— Десять лет тому назад ваш покорный слуга пережил нечто подобное. То есть не нечто, а именно это самое и пережил. Но вот вопрос: как можно помнить то, что ты пережил, не существуя психически?
— Значит, — заключил Подорогин, — я разговариваю сейчас с покойником?
— Смерть — это прекращение психических процессов, — возразил Леонид Георгиевич.
Подорогин устало махнул рукой. От нервного возбуждения его бросало то в жар, то в холод. Леонид Георгиевич, улыбаясь, сплетал и расплетал на столе пальцы. В прихожей на минуту все тоже как будто замерло. Несколько раз волнистое стекло двери озарилось мертвенным светом фотовспышки.
— Минутку. — Леонид Георгиевич обернулся, взял из посудного шкафчика большой плотный конверт и положил его на стол. — Пожалуйста.

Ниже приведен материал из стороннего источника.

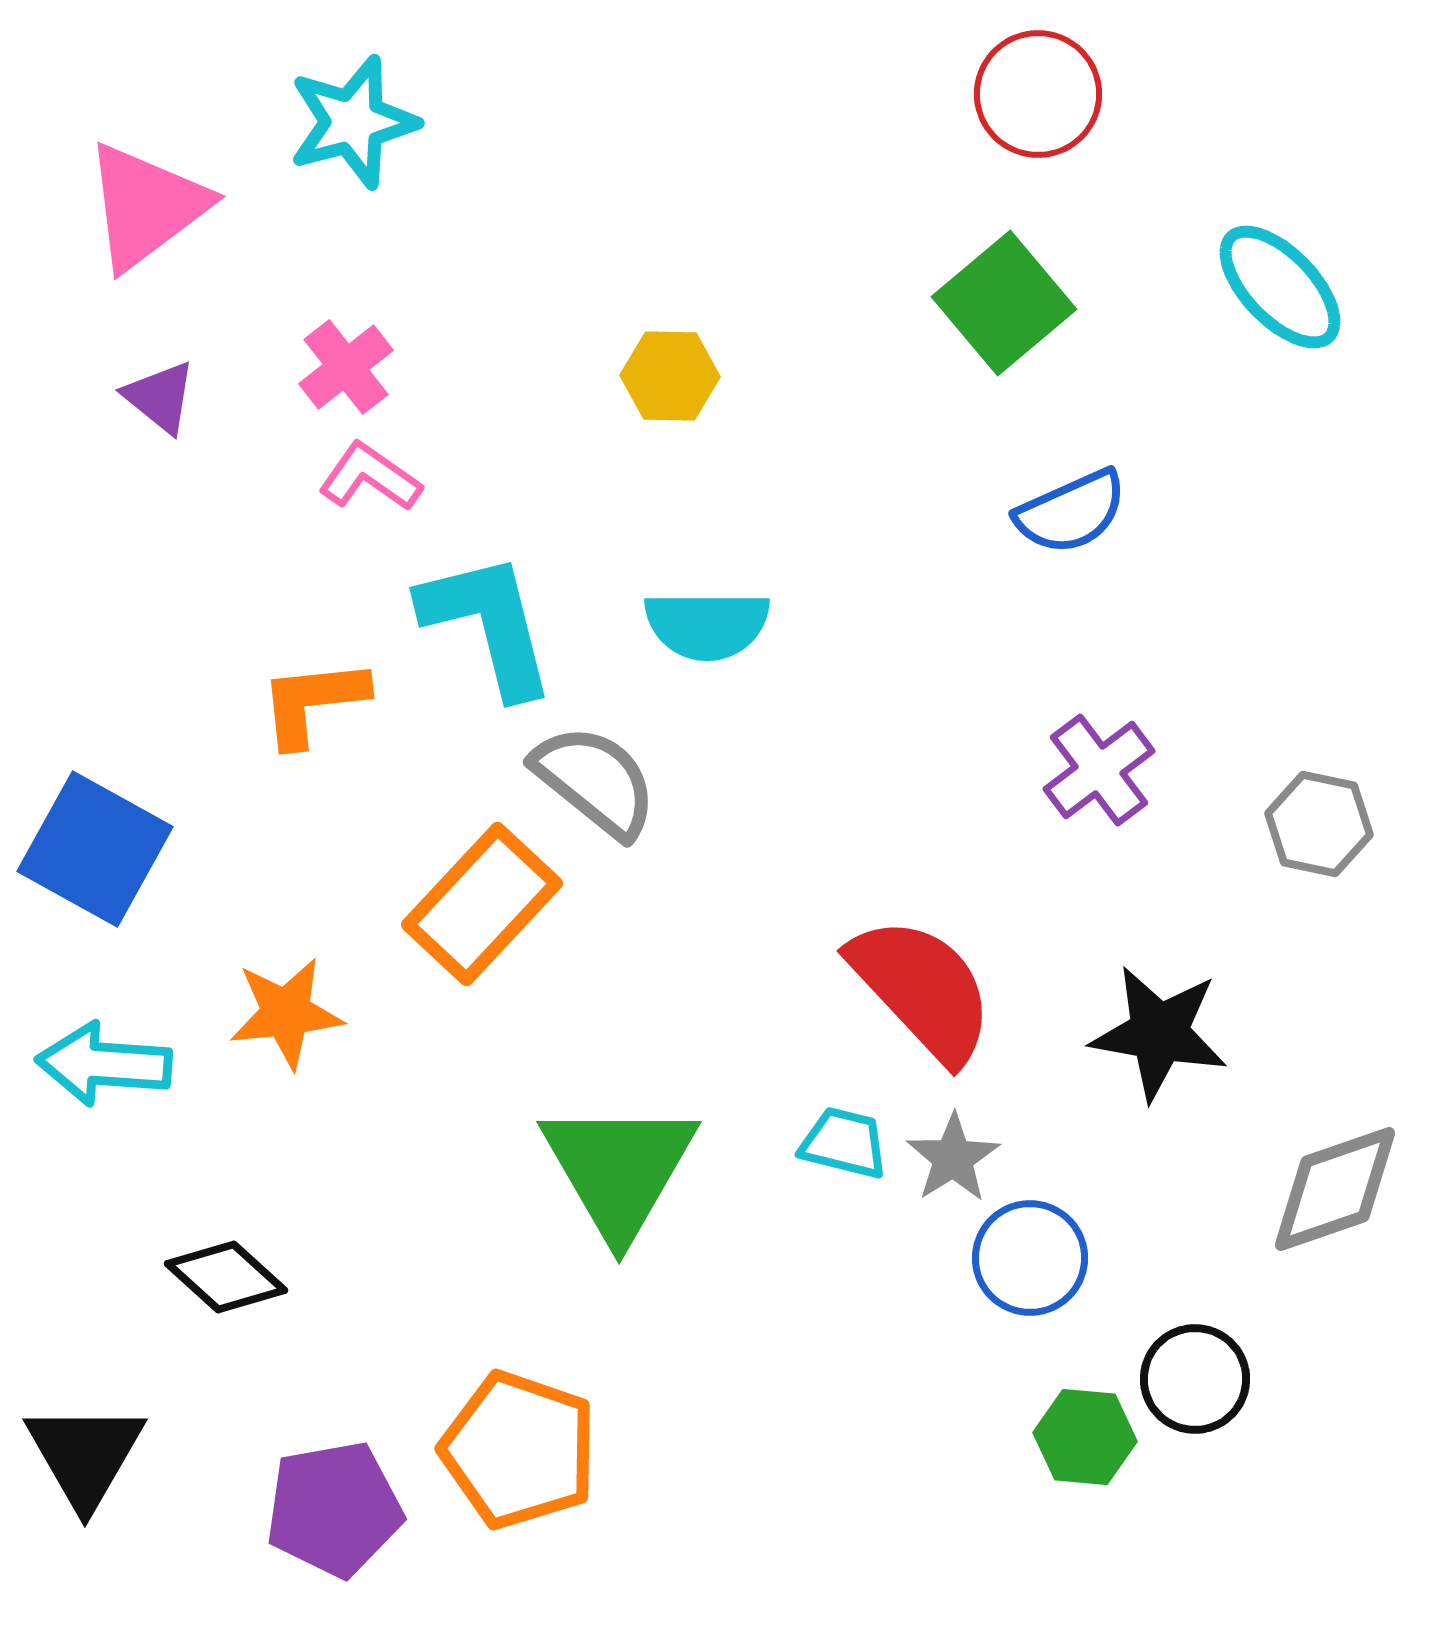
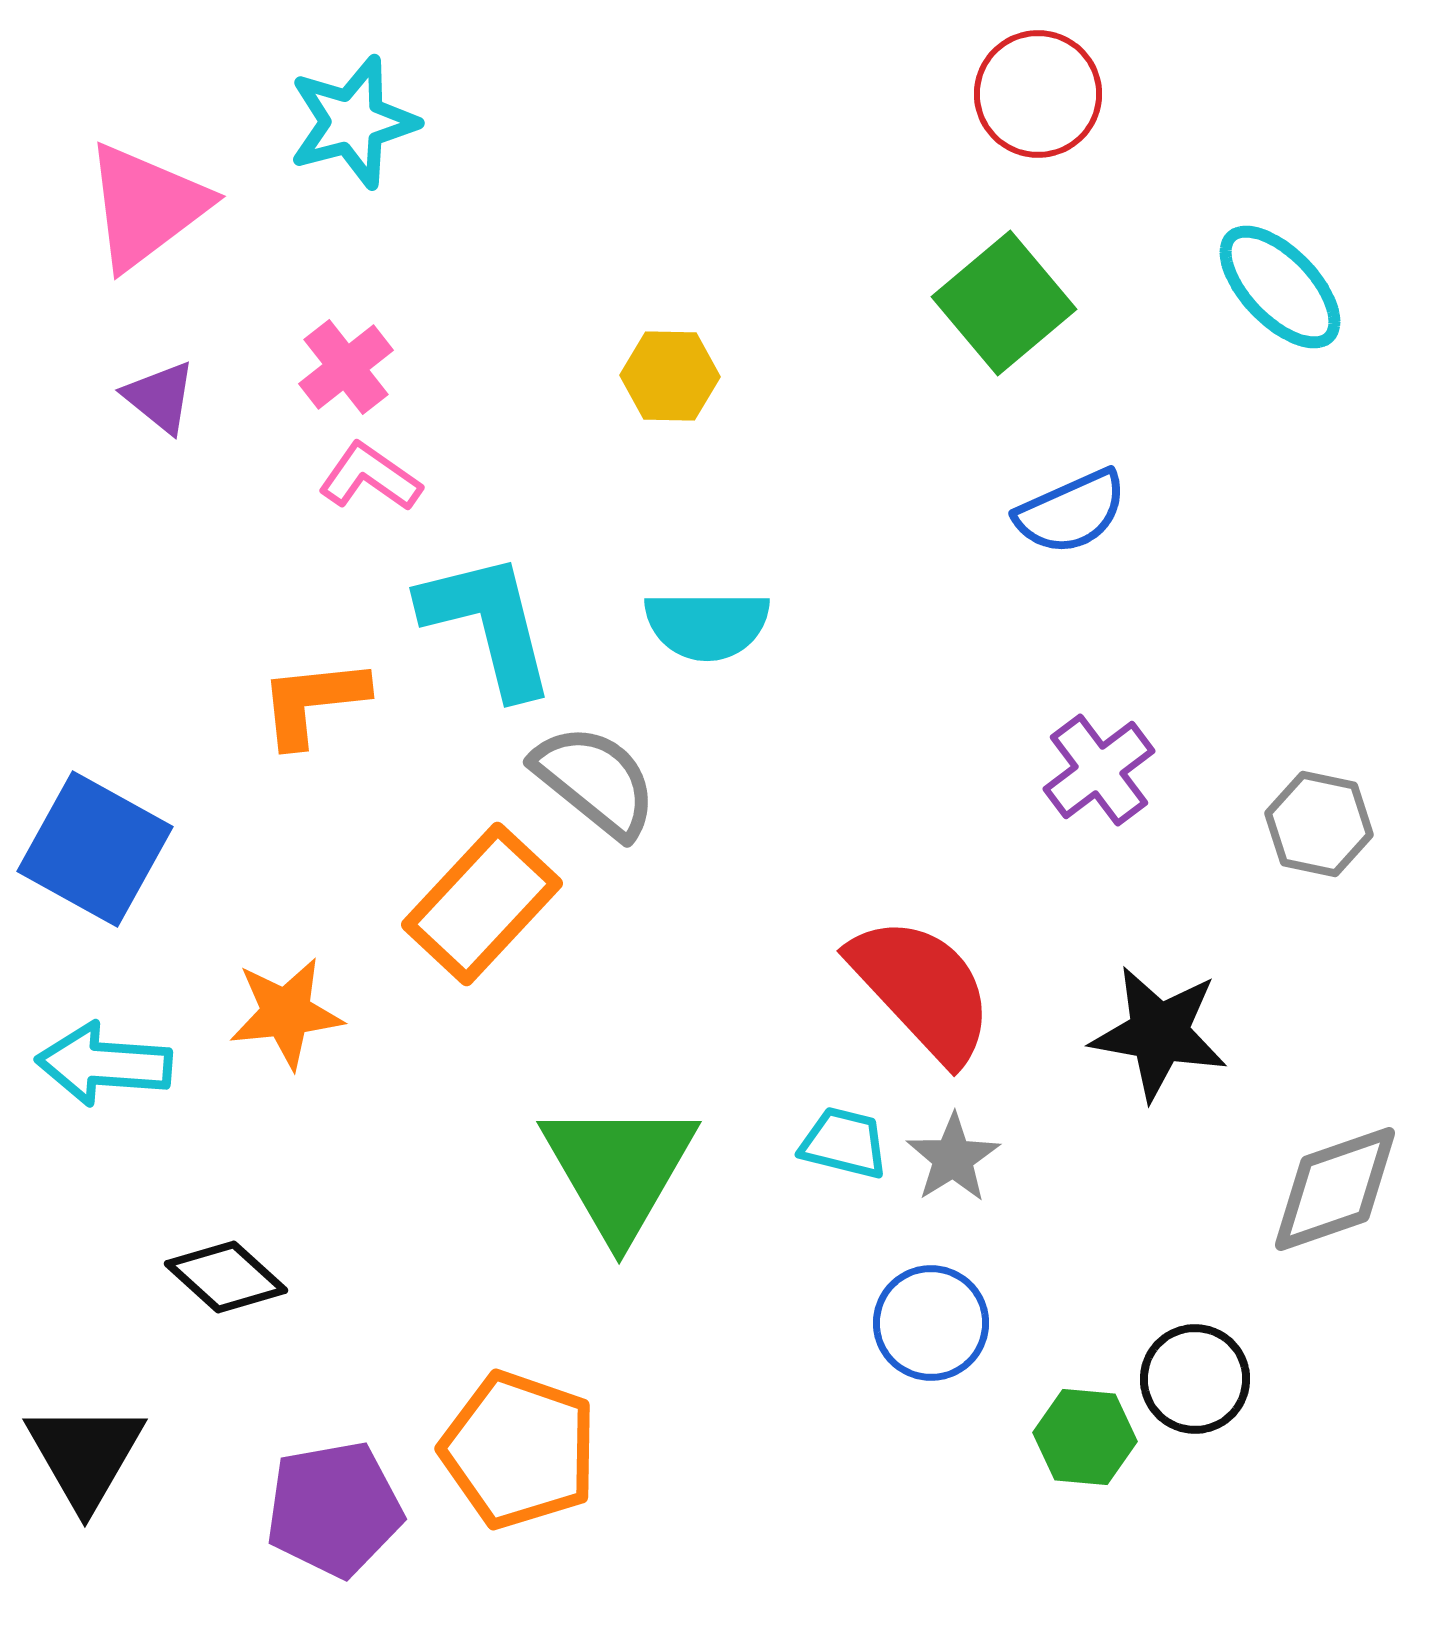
blue circle: moved 99 px left, 65 px down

Внутри конверта были глянцевые черно-белые фотографии, чьи репродукции два часа тому назад Подорогин сжег на лоджии.
Он без малейшего интереса перетасовал снимки.
— И что?
— А то… — Леонид Георгиевич собрал фотографии и вложил их обратно в конверт. — А то, Василий Ипатич, что с настоящим действующим покойничком общаетесь-то на самом деле не вы, а ваш покорный слуга.
— Смешно, — кивнул Подорогин.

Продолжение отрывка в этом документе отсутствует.